Regio Raak Westelijke Mijnstreek Jaarverslag 2005
Judith Aerdts Jos Mevis Geleen, maart 2006
1. Inleiding Na vele voorbereidende inspanningen in 2004 stond 2005 voornamelijk in het teken van de realisatie. Vele plannen en ideeën konden worden omgezet in concrete actie. In dit, beknopte, jaarverslag wordt de voortgang beschreven van de activiteiten in het kader van Regio Raak Westelijke Mijnstreek. De aanpak binnen Regio RAAK Westelijke Mijnstreek is gericht op het hele zorgcontinuüm; van primaire preventie en vroegsignalering tot een effectieve aanpak bij geconstateerde mishandeling. De speerpunten: - een opvoedingsondersteunend aanbod voor ouders dat leidt tot een effectieve preventie van kindermishandeling; - een adequaat aanbod bij signalen van beginnende opvoedingsproblemen; - het implementeren van een meldcode kindermishandeling; bevorderen van kennis en vaardigheden bij beroepskrachten in het signaleren, bespreken en handelen bij vermoedens van kindermishandeling. 2. Voortgang activiteiten plan van aanpak 2.1 Populatiegerichte preventie
Groepsconsultatiebureau In het kader van Regio Raak is op het consultatiebureau in Born in februari 2005 een groepsconsultatiebureau gestart.

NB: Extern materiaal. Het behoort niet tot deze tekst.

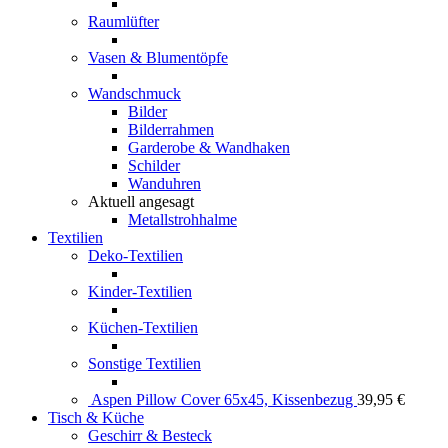
Raumlüfter
Vasen & Blumentöpfe
Wandschmuck
Bilder
Bilderrahmen
Garderobe & Wandhaken
Schilder
Wanduhren
Aktuell angesagt
Metallstrohhalme
Textilien
Deko-Textilien
Kinder-Textilien
Küchen-Textilien
Sonstige Textilien
Aspen Pillow Cover 65x45, Kissenbezug
39,95
€
Tisch & Küche
Geschirr & Besteck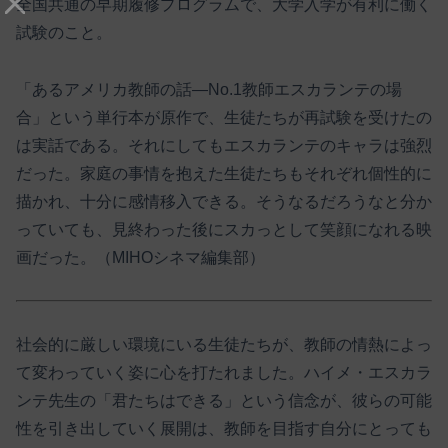
全国共通の早期履修プログラムで、大学入学が有利に働く
試験のこと。
「あるアメリカ教師の話―No.1教師エスカランテの場
合」という単行本が原作で、生徒たちが再試験を受けたの
は実話である。それにしてもエスカランテのキャラは強烈
だった。家庭の事情を抱えた生徒たちもそれぞれ個性的に
描かれ、十分に感情移入できる。そうなるだろうなと分か
っていても、見終わった後にスカっとして笑顔になれる映
画だった。（MIHOシネマ編集部）
社会的に厳しい環境にいる生徒たちが、教師の情熱によっ
て変わっていく姿に心を打たれました。ハイメ・エスカラ
ンテ先生の「君たちはできる」という信念が、彼らの可能
性を引き出していく展開は、教師を目指す自分にとっても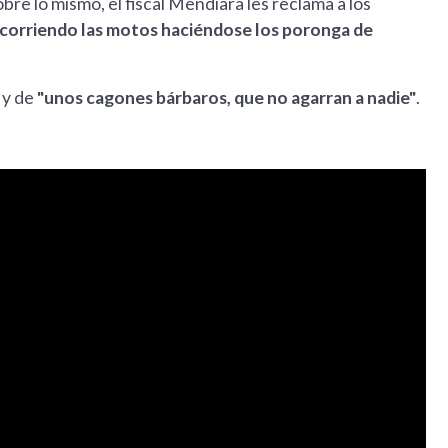
bre lo mismo, el fiscal Mendiara les reclama a los
 corriendo las motos haciéndose los poronga de
y de
"unos cagones bárbaros, que no agarran a nadie"
.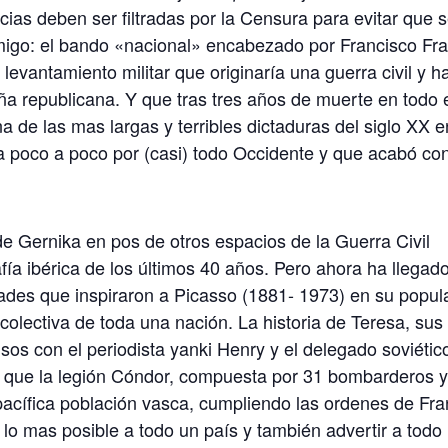
ias deben ser filtradas por la Censura para evitar que 
migo: el bando «nacional» encabezado por Francisco Fr
levantamiento militar que originaría una guerra civil y h
aña republicana. Y que tras tres años de muerte en todo 
na de las mas largas y terribles dictaduras del siglo XX e
 poco a poco por (casi) todo Occidente y que acabó con
de Gernika en pos de otros espacios de la Guerra Civil
ía ibérica de los últimos 40 años. Pero ahora ha llegad
dades que inspiraron a Picasso (1881- 1973) en su popul
colectiva de toda una nación. La historia de Teresa, sus
os con el periodista yanki Henry y el delegado soviétic
o que la legión Cóndor, compuesta por 31 bombarderos 
pacífica población vasca, cumpliendo las ordenes de Fr
r lo mas posible a todo un país y también advertir a todo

Gezien de vereiste randvoorwaarden bleef alleen het CB in Born over als geschikte locatie. De overige locaties in de Westelijke Mijnstreek bleken hiervoor (vooralsnog) niet geschikt. In februari 2005 is gestart met de werving van de ouders tijdens postnataal huisbezoek door de verpleegkundige JGZ. Het resultaat van deze werving bleek teleurstellend. Van de eerste groep nieuwe zuigelingen (18) wilden 3 ouders deelnemen, bij de 3 volgende groepen bleek niemand geïnteresseerd. Resultaat werving : Groep 1: 18 N[ieuwe] Z[uigelingen]: Groep 2: 9 NZ [2 tweelingen]: Groep 3: 3 NZ: Groep 4: .. NZ:
3 ouders willen meedoen 0 geinteresseerden 0 geïnteresseerden 0 geïnteresseerden
Redenen waarom ouders niet deelnemen: - dagdeel [ouders werken] - geen interesse - te tijdrovend In april 2005 is gestart met de eerste groep van drie ouders. Ervaringen met deze kleine groep zijn positief, zowel van de ouders als verpleegkundige. Echter vanwege de geringe belangstelling en beperkte mogelijkheden om het groepscb op een andere locatie aan te bieden wordt overwogen het aanbod stop te zetten. Bekeken wordt hoe ouders op een andere manier de mogelijkheid geboden kan worden ervaringen uit te wisselen, wellicht als onderdeel van het totale voorlichtingsaanbod -9 maanden - 4 jaar. In Born is inmiddels als alternatief een inloopspreekuur voor ouders van start gegaan. Een definitieve beslissing over de voortgang van het groepsconsultatiebureau volgt in 2006.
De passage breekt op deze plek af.